Toyota continues to do well with small, more fuel-efficient cars, but its debut in the truck field has, so far, been a failure. It may be that the segment is a more "buy American" crowd, and that is a lock that is hard to pick.

Douglas A. McIntyre can be reached at douglasamcintyre@247wallst.com. He does not own securities in companies that he writes about.

Comcast’s (CMCSA) Secret Sauce

Comcast (CMCSA) has decided to put money into a tech start-up which increases the speed at which data moves across broadband connections. Time Warner (TWX), Cisco (CSCO) and Intel (INTC) have already invested in the firm, BroadLogic, according to Reuters. The news service reports: "The company (BroadLogic) makes two main types of chip-sets, the TeraPIX video processor and Wideband Receiver, which recover bandwidth for cable operators and enhance their platforms, according to Comcast."

If the new technology lives up to its promise, it will add to the arsenal that cable companies have to give fits to AT&T (T) and Verizon (VZ). The two telephone companies are building fiber-to-the-home infrastructures which create ultra-fast internet.
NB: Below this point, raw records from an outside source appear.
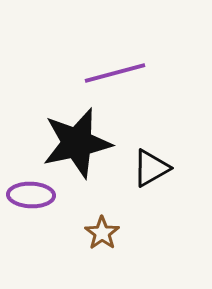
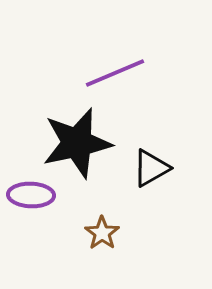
purple line: rotated 8 degrees counterclockwise
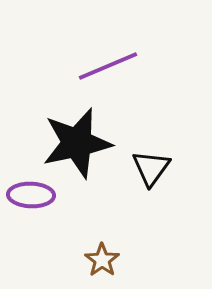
purple line: moved 7 px left, 7 px up
black triangle: rotated 24 degrees counterclockwise
brown star: moved 27 px down
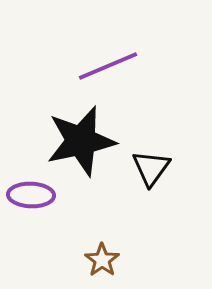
black star: moved 4 px right, 2 px up
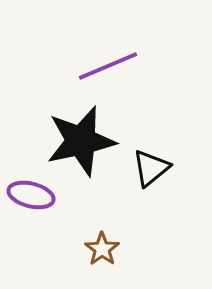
black triangle: rotated 15 degrees clockwise
purple ellipse: rotated 12 degrees clockwise
brown star: moved 11 px up
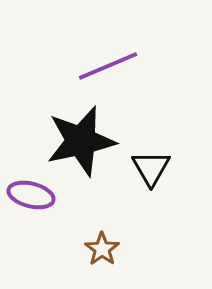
black triangle: rotated 21 degrees counterclockwise
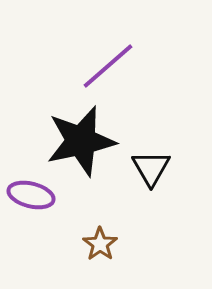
purple line: rotated 18 degrees counterclockwise
brown star: moved 2 px left, 5 px up
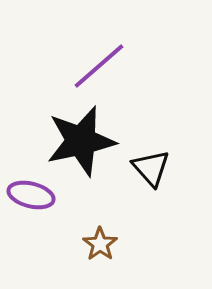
purple line: moved 9 px left
black triangle: rotated 12 degrees counterclockwise
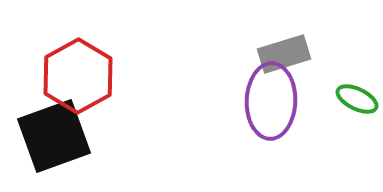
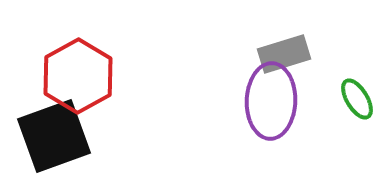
green ellipse: rotated 33 degrees clockwise
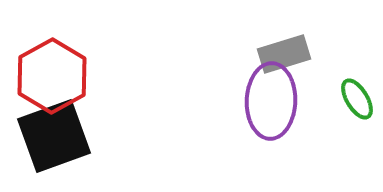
red hexagon: moved 26 px left
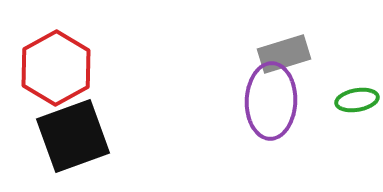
red hexagon: moved 4 px right, 8 px up
green ellipse: moved 1 px down; rotated 69 degrees counterclockwise
black square: moved 19 px right
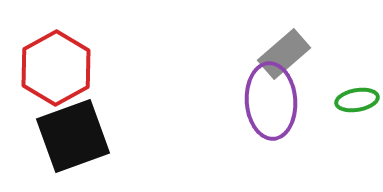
gray rectangle: rotated 24 degrees counterclockwise
purple ellipse: rotated 6 degrees counterclockwise
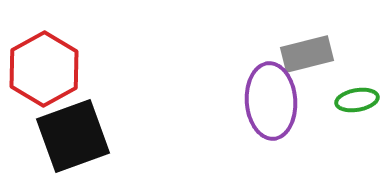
gray rectangle: moved 23 px right; rotated 27 degrees clockwise
red hexagon: moved 12 px left, 1 px down
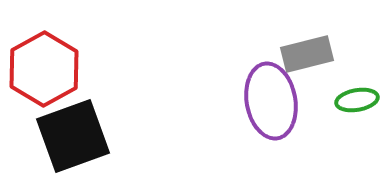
purple ellipse: rotated 6 degrees counterclockwise
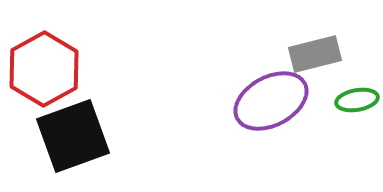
gray rectangle: moved 8 px right
purple ellipse: rotated 72 degrees clockwise
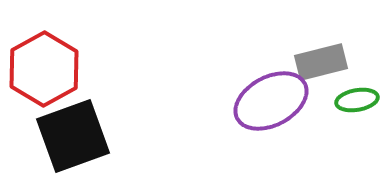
gray rectangle: moved 6 px right, 8 px down
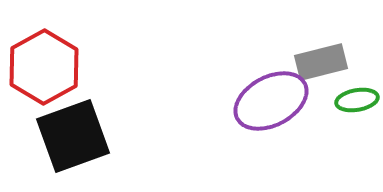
red hexagon: moved 2 px up
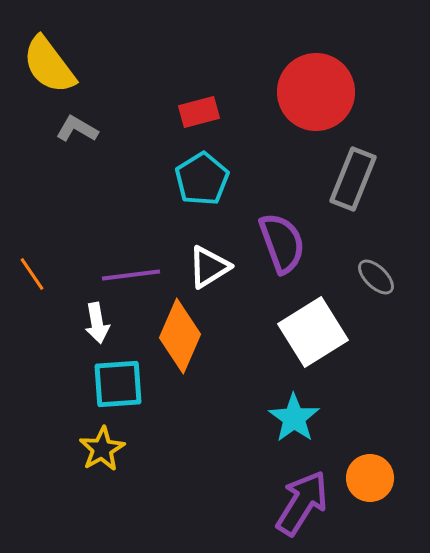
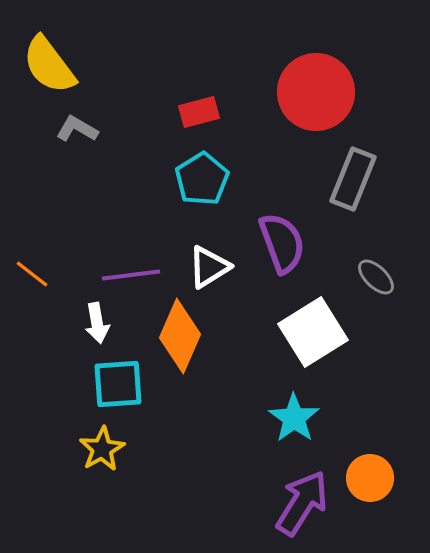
orange line: rotated 18 degrees counterclockwise
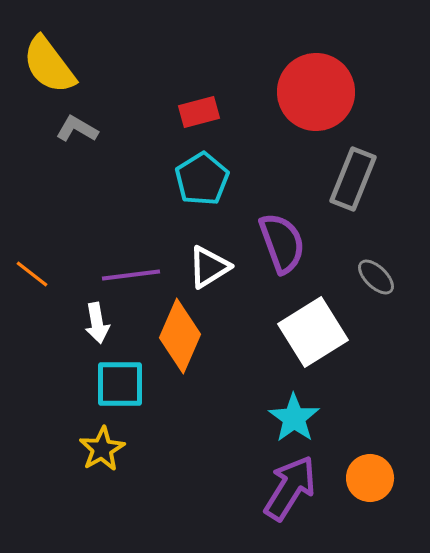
cyan square: moved 2 px right; rotated 4 degrees clockwise
purple arrow: moved 12 px left, 15 px up
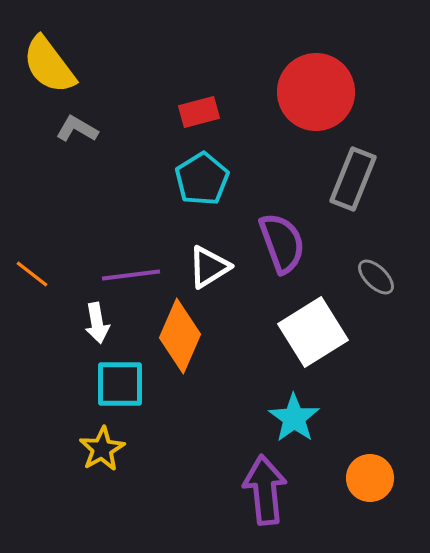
purple arrow: moved 25 px left, 2 px down; rotated 38 degrees counterclockwise
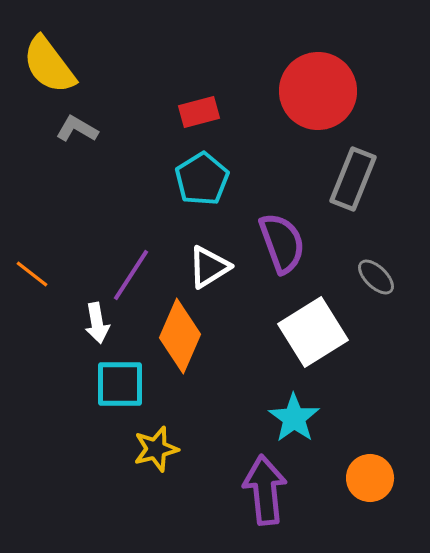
red circle: moved 2 px right, 1 px up
purple line: rotated 50 degrees counterclockwise
yellow star: moved 54 px right; rotated 15 degrees clockwise
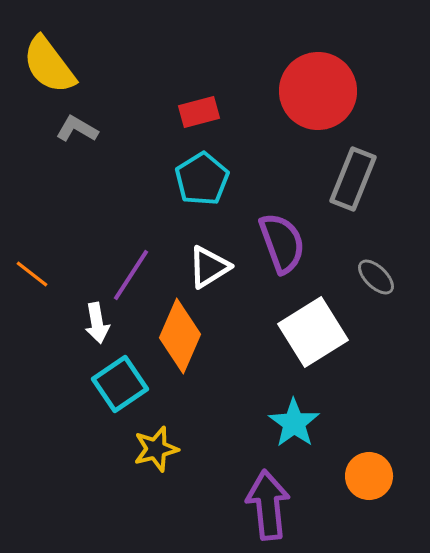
cyan square: rotated 34 degrees counterclockwise
cyan star: moved 5 px down
orange circle: moved 1 px left, 2 px up
purple arrow: moved 3 px right, 15 px down
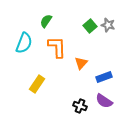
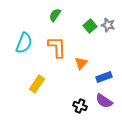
green semicircle: moved 9 px right, 6 px up
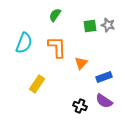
green square: rotated 32 degrees clockwise
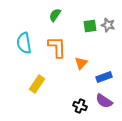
cyan semicircle: rotated 150 degrees clockwise
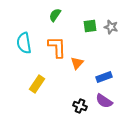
gray star: moved 3 px right, 2 px down
orange triangle: moved 4 px left
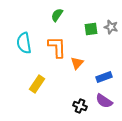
green semicircle: moved 2 px right
green square: moved 1 px right, 3 px down
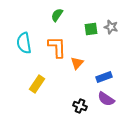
purple semicircle: moved 2 px right, 2 px up
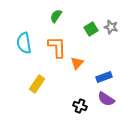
green semicircle: moved 1 px left, 1 px down
green square: rotated 24 degrees counterclockwise
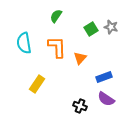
orange triangle: moved 3 px right, 5 px up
The firms hope that their networks will help them deliver HDTV, VOD, broadband, and voice in bundled packages, something cable can do now.

One of the marketing messages from the telecoms is the fiber creates a faster connection than the cable companies can currently offer. But, BroadLogic may help even that playing field.

With landline business dropping as cable VoIP takes customers, AT&T and Verizon have had to look to cellular and, in the future, fiber, to continue their growth.

Comcast & Company may have found a way to undercut one of telecom’s advantages.

Douglas A. McIntyre can be reached at douglasamcintyre@247wallst.com. He does not own securities in companies that he writes about.

Read More »

Pearson (PSO) To Bid For Dow Jones (DJ)?

As 24/7 Wall St. wrote on May 19, Pearson (PSO) is attempting to put together a bid to buy Dow Jones (DJ). Hearst, which co-publishes SmartMoney with Dow Jones, and GE (GE) which has a partnership through its CNBC website, have been approached to join the group making the bid.

Pearson is already in closely related businesses. It owns the Financial Times, FT.com, and 50% of the global magazine, The Economist. The company, which was founded in 1844, has many of the same principles as Dow Jones on matters of editorial independence. A bid from the company would be viewed as preferable to selling the company to Rupert Murdoch.

Pearson is much larger that Dow Jones. Last year, it had revenue of $8.1 billion and operating income of $1.1 billion. Its market cap is over $14 billion compared to Dow Jones at $5 billion.

A combination of the two companies could involve substantial editorial and distribution savings.